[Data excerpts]
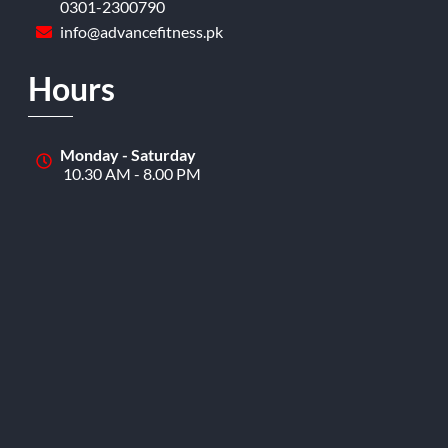
0301-2300790
info@advancefitness.pk
Hours
Monday - Saturday
10.30 AM - 8.00 PM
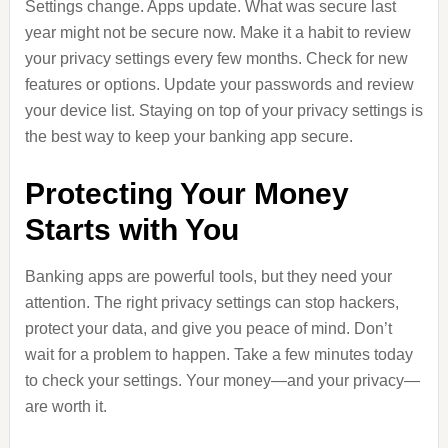
Settings change. Apps update. What was secure last
year might not be secure now. Make it a habit to review
your privacy settings every few months. Check for new
features or options. Update your passwords and review
your device list. Staying on top of your privacy settings is
the best way to keep your banking app secure.
Protecting Your Money
Starts with You
Banking apps are powerful tools, but they need your
attention. The right privacy settings can stop hackers,
protect your data, and give you peace of mind. Don’t
wait for a problem to happen. Take a few minutes today
to check your settings. Your money—and your privacy—
are worth it.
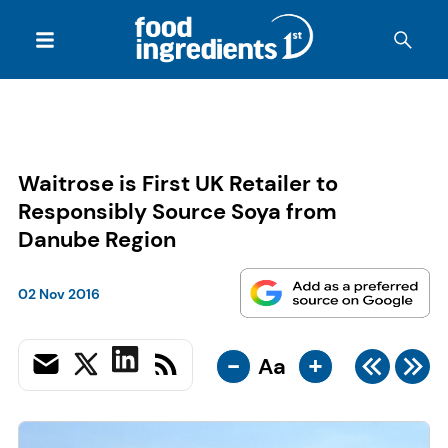
Waitrose is First UK Retailer to
Responsibly Source Soya from
Danube Region
02 Nov 2016
-
+
Aa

EXERCISE AIM: The answer must be every line of the records above that holds the word "privacy".

TASK RESULT:
your privacy settings every few months. Check for new
your device list. Staying on top of your privacy settings is
attention. The right privacy settings can stop hackers,
to check your settings. Your money—and your privacy—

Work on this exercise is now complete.